“What could be more fascist than forbidding people from seeing books that teach about the horrors of fascism?”
By World Israel News Staff
Missouri schools have pulled hundreds of books from their shelves, including Art Spiegelman’s Maus and several other titles on the Holocaust, since the beginning of the school year.
Spiegelman, Margaret Atwood, Neil Gaiman, and Lois Lowry, are among the authors and illustrators who signed an letter of protest published by the free-expression advocacy group PEN America.
The ban in Missouri schools districts represents “a grave threat to the freedom to read and will affect students across the state,” the group said.
PEN America’s director of free expression and education programs Jonathan Friedman said a “climate of fear” was to blame for the ban.
A Missouri state law was recently amended to prohibit “any visual depiction” of a range sexual acts. Graphic novels, Holocaust literature, and a collection of photography by Annie Leibovitz were affected.
Violation of the law can result in jail time for or school officials.
“What could be more fascist than forbidding people from seeing books that teach about the horrors of fascism?” PEN cited Spiegelman as saying.
Along with the Pulitzer Prize-winning Maus, other Holocaust titles for young readers that were pulled include three by Craig Blohm, “Holocaust Camps and Killing Centers,” “Holocaust Rescue and Liberation” and “Holocaust Resistance”; Don Nardo’s “Life in a Nazi Concentration Camp”; “Hitler’s Final Solution” by John Allen; “Apparatus of Death — The Third Reich” by Thomas Flaherty.
Earlier this year, a local Tennessee school board drew an outcry from Jewish groups after Maus was removed from its curriculum.
The school board had cited “nudity” and “inappropriate language” as justification for the ban.
Spiegelman said at the time that he pored over the transcripts of the McMinn County school board meeting where the decision to ban Maus was made and that he did not believe “it’s the dirty words that are really scaring them.”
“At first I thought it was joke…because to complain about these relatively mild words” seemed like a minor detail in a book which recounts genocide, mass imprisonment, and other realities far more disturbing than profanity.
According to Spiegelman, the real reasons the book was banned stem from parents’ unease with the ugly realities of the Holocaust and a resistance to facing the dark and evil side of humanity.
“Even if they say they’re willing to teach the Holocaust, they want a fuzzier, warmer, gentler Holocaust that shows how great the Americans were,” he said.
He noted that the U.S. was reluctant to take measures to stop the extermination of Jews at death camps and that Russia liberated prisoners at Auschwitz, where Speigelman’s father had been incarcerated.

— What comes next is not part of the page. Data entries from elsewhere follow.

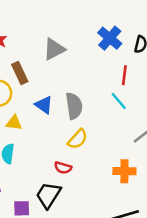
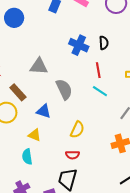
gray triangle: (54, 49) -> (39, 66), turned 48
gray semicircle: (74, 106) -> (64, 89), moved
yellow triangle: (14, 123) -> (35, 135), moved, turned 32

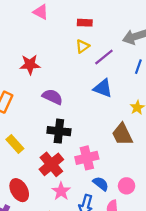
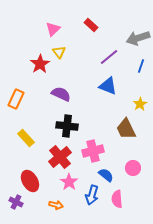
pink triangle: (41, 12) -> (53, 29), moved, turned 49
red rectangle: (85, 23) -> (91, 25), turned 40
yellow triangle: (83, 46) -> (59, 52), moved, turned -32
red star: (30, 65) -> (40, 64), turned -30
pink circle: (127, 186) -> (133, 168), moved

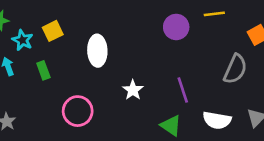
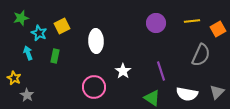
yellow line: (214, 14) -> (192, 21), moved
green rectangle: (43, 70) -> (55, 56), turned 32
pink circle: (78, 111) -> (94, 87), moved

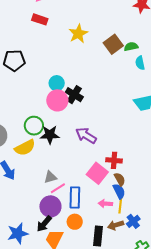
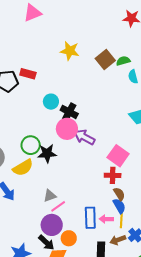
red rectangle: (40, 19) -> (28, 74), moved
yellow star: (78, 34) -> (70, 51), turned -30
pink circle: (57, 100) -> (67, 129), moved
purple arrow: (86, 135) -> (84, 137), moved
pink square: (97, 173) -> (118, 156), moved
blue rectangle: (75, 198) -> (90, 218), moved
orange circle: (75, 222) -> (69, 238), moved
black arrow: (44, 224) -> (46, 243), turned -84

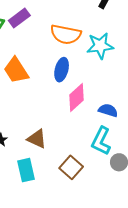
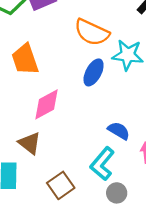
blue ellipse: (62, 70) -> (94, 72), moved
pink diamond: (76, 98) -> (47, 104), moved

“This is a dangerous world. It’s getting more dangerous. Are you going to try to confront it in a way that’s useful, or hide your head in myths and stories that are heartwarming?” he asked.
The author said he is against censorship in all forms and that forming one’s own opinion based on a diverse array of books is a crucial step towards developing critical-thinking skills.
“Banned books are the books to seek out first,” Spiegelman said. “Keep your nose in a book, and keep other peoples’ noses out of which books you choose to stick your nose into.”